Bless God For What He Has Done

In Psalm 103: 6-7, David remembers and blesses God for what He has done for David's people.

  • God cares for and gives justice to people who are oppressed. Just as the Israelites labored as slaves in Egypt for 400 years before their deliverer, Moses, appeared, so the oppressed of today will have justice done for them. Maybe not in their life time, but eventually it will surely happen. He is a righteous and just God. He is faithful.

  • God loves us enough to "make known His ways" just as He did to Moses. God is not some cloud in the sky deity who stays hidden from us except for a few stray thunderbolts. No! Our God shows Himself strong for us. He makes Himself so known to us that He comes down in the form of a man, Jesus, to live and walk among us.


Bless God For His Graciousness

In Psalm 103: 8-10, David reminds us of the graciousness of God.

  • Unlike us, God doesn't get angry quickly, and He has an almost endless supply of mercy that He shows us. God doesn't hold grudges. When he does become angry with us for our rebellion, it will give way to compassion and forgiveness immediately when we seek His face.

  • David says, although we may have been disciplined for our sins by God, we haven't been dealt with as we deserved.


Bless God For His Mercy

In Psalm 103: 11-12, we are told about the greatness of God's mercy and forgiveness.

  • David explains that God's mercy is almost immeasurable towards those "who fear Him".

  • He removes our transgressions as far as the east is from the west. I love this commentary on this verse,

    “As the east and the west can never meet in one point, but be for ever at the same distance from each other, so our sins and their decreed punishment are removed to an eternal distance by his mercy.” (Clarke)


God Is Compassionate

In Psalm 103: 13-14, David tells us that if we fear Him, He will pity us like a father pities a child. God knows our frailties and our weaknesses better than anyone. When we see our own children struggling with life; making poor choices, trying to do what is right, suffering with sickness, we feel pity or compassion. In this verse, it means that God takes action. He does something to alleviate that suffering, just like a human father would.


God Is Merciful

In Psalm 103: 15-18, God promises his mercy on his frail creation. He promises mercy towards His obedient children who fear Him. God's great mercy and love is forever and without limit.


God Is Sovereign

In Psalm 103:19, David tells us that God's kingdom "rules over all". There is no aspect of creation that God does not command. God is sovereign over His creation. The author of 2 Chronicles 20:6 says, "You rule over all the kingdoms of the nations. In your hand are power and might, so that none is able to withstand you".


All Creation Bless God

Finally, in Psalm 103: 20-22, David calls on the angels in Heaven to bless God and goes further to say that all of God's works, every creation of God, should bless Him. As Psalm 19:1 says, the glory of God is even proclaimed by the Heavens that He created. Paul echoes this in 2 Corinthians 9:15 when he proclaims,

"Thanks be to God for his inexpressible gift!"

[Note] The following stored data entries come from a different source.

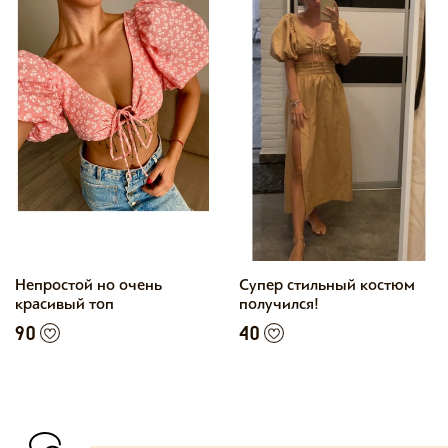
Непростой но очень
Супер стильный костюм
красивый топ
получился!
90
40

Bless God In Our Prayers With Intentionality

This call to bless God is not just for the angels and the heavens, but for each of us in our daily lives. When we pray it is easy to forget to bless God. I think it might be better if we were more intentional in our prayers. Maybe before you pray, take a moment to read Psalm 103 or other similar Psalms, and reflect on your own life. Remember that, "once I was lost but now I am found". Bless God for that. Bless God by your obedience, your love, your zeal to know Him and serve Him and others. Bless the Lord, O my soul!